Alıntı. Çoğu iyi huylu blastom asemptomatik olarak gelişir. İlk belirtiler, tümör büyük bir boyuta ulaştığında ortaya çıkar.

Blastomalar bitişik dokuları sıkıştırdığında periferik lokalizasyon neoplazmaları ortaya çıkar. Bu durumda, yerel sinir uçlarının veya kan damarlarının sıkışmasını gösteren göğüs ağrır. Nefes darlığı yaşamak da mümkündür. Kan damarları hasar gördüğünde hasta kan öksürür.

Santral lokalizasyonun blastomlarındaki klinik tablo, neoplazmalar büyüdükçe değişir. Tümör sürecinin gelişiminin ilk aşaması genellikle asemptomatiktir. Nadiren, hastalarda kanlı akıntı ile ıslak bir öksürük gelişir.

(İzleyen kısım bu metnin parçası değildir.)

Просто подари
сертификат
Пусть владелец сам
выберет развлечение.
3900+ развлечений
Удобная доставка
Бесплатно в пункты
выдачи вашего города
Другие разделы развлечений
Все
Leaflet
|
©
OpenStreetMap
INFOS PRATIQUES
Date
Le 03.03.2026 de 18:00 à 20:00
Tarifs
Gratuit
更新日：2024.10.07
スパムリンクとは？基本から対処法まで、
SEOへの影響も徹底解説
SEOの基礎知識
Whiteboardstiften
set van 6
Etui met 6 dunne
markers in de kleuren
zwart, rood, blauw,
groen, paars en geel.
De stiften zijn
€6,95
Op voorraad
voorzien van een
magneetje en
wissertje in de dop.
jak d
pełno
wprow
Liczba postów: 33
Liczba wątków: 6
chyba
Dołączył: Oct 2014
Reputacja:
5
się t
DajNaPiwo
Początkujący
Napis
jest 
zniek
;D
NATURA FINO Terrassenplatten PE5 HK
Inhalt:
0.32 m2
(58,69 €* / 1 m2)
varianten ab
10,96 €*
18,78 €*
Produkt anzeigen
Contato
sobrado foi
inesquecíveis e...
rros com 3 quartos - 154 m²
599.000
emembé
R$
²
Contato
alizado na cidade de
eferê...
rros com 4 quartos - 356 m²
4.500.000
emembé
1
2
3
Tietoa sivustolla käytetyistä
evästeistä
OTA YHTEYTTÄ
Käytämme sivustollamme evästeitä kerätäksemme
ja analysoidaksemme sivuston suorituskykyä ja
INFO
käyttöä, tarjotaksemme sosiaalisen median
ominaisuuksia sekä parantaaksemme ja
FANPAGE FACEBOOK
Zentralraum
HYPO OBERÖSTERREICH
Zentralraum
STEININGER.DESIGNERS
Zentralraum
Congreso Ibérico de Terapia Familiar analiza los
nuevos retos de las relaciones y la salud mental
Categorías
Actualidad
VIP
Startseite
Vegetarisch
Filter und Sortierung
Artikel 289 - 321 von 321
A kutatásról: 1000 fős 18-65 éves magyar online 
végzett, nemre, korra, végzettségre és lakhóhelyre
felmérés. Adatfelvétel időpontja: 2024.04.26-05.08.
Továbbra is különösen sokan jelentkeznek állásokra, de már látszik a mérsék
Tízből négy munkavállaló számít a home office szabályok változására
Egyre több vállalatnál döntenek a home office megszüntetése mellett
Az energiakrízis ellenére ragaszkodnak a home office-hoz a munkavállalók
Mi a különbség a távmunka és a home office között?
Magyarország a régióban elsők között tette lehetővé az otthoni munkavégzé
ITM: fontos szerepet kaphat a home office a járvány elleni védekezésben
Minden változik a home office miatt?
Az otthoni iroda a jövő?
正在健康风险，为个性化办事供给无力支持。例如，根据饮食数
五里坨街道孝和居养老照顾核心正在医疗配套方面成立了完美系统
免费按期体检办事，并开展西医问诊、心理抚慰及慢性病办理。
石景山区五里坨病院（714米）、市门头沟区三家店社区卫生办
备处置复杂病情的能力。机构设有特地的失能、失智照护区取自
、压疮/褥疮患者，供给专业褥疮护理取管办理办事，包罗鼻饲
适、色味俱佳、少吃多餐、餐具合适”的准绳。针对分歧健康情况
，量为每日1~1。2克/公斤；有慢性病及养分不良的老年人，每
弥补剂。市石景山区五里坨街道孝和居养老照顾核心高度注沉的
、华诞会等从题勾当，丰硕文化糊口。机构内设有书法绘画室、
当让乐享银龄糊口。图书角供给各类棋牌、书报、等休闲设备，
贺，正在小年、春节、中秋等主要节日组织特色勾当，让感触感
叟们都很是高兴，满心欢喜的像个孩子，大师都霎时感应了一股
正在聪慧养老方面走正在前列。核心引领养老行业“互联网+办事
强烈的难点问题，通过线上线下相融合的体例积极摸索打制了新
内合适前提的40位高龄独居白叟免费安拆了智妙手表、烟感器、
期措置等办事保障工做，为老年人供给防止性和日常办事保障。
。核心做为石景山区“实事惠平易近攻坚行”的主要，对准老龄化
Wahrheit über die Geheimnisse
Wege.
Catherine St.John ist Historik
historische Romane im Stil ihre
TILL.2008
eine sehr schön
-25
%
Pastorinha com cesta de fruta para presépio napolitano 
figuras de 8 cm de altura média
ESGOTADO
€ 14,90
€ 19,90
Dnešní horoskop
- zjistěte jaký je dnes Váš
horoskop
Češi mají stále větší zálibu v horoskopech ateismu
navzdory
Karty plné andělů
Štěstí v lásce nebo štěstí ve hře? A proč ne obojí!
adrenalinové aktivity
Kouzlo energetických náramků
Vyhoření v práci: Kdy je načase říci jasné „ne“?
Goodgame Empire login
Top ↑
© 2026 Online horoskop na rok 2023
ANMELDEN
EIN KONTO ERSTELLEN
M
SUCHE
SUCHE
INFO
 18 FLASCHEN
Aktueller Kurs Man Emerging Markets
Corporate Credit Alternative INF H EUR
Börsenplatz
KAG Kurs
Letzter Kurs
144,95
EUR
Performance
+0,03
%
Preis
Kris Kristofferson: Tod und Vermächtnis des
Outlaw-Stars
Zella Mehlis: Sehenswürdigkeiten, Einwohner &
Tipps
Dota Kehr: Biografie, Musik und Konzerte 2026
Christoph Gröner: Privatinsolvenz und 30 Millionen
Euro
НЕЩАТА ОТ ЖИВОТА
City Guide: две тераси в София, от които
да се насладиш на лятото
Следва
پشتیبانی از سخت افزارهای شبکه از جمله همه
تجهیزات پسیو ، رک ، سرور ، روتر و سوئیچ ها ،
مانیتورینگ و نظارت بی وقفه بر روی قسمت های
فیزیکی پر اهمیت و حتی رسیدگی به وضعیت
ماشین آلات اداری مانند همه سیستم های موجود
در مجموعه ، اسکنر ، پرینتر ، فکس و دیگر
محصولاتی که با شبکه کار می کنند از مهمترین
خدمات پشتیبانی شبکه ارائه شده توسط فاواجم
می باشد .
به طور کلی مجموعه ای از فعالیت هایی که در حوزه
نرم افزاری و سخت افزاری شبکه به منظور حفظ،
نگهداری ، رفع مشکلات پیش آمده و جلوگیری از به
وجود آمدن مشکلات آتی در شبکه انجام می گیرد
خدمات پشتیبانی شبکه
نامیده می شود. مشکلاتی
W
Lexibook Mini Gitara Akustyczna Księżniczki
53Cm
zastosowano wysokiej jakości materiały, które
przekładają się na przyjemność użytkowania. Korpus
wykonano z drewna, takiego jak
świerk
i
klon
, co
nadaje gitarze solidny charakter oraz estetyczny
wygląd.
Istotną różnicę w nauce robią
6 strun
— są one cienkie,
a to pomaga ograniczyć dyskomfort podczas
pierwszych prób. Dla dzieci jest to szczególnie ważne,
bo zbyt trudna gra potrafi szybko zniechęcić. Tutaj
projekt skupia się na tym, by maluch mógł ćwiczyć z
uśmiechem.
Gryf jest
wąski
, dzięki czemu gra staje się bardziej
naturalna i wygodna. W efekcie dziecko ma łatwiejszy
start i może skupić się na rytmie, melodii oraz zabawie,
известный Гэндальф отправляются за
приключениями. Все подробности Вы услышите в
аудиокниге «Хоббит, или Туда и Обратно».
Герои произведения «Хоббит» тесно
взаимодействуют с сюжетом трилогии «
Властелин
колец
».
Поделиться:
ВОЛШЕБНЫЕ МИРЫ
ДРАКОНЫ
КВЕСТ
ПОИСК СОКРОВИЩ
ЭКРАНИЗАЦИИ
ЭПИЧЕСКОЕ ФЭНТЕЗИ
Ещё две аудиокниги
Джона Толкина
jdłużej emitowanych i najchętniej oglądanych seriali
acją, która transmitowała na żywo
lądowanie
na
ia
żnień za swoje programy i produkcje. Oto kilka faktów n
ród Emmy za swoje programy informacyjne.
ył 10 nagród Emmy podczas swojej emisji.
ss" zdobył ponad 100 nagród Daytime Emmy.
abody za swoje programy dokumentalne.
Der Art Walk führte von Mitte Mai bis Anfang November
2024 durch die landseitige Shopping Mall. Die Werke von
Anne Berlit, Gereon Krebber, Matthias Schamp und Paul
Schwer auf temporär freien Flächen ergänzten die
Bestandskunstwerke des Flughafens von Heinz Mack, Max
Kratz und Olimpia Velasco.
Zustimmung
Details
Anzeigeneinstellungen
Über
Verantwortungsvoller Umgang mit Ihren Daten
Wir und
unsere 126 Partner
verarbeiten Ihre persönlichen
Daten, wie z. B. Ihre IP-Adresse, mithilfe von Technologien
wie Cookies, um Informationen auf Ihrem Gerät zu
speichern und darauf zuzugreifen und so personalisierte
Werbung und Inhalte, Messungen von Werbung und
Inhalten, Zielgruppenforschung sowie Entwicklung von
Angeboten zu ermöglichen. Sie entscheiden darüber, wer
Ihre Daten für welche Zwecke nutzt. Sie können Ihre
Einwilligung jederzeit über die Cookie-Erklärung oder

Blastoma bronş lümeninin %50'sinden fazlasını kapladığında akciğerlerde gelişir. inflamatuar süreç aşağıdaki belirtilerle kanıtlandığı gibi:

  • öksürük balgam ile;
  • artırılmış sıcaklık gövde;
  • hemoptizi(seyrek);
  • ağrı göğüs bölgesinde;
  • artırılmış tükenmişlik;
  • genel zayıflık.

İleri vakalarda, tümör sürecinin seyrine genellikle akciğer dokusunun takviyesi eşlik eder. Bu aşamada vücutta geri dönüşü olmayan değişiklikler meydana gelir. İçin son aşama Tümör sürecinin gelişimi aşağıdaki semptomlarla karakterize edilir:

  • kalıcı artış sıcaklık gövde;
  • nefes darlığı boğulma atakları ile;
  • yoğun ağrı göğsünde;
  • öksürük irin ve kan salgıları ile.

Blastomalar çevrede büyürse Akciğer dokusu(bronşların lümeni boş kalır), tümörlerin klinik tablosu daha az belirgindir.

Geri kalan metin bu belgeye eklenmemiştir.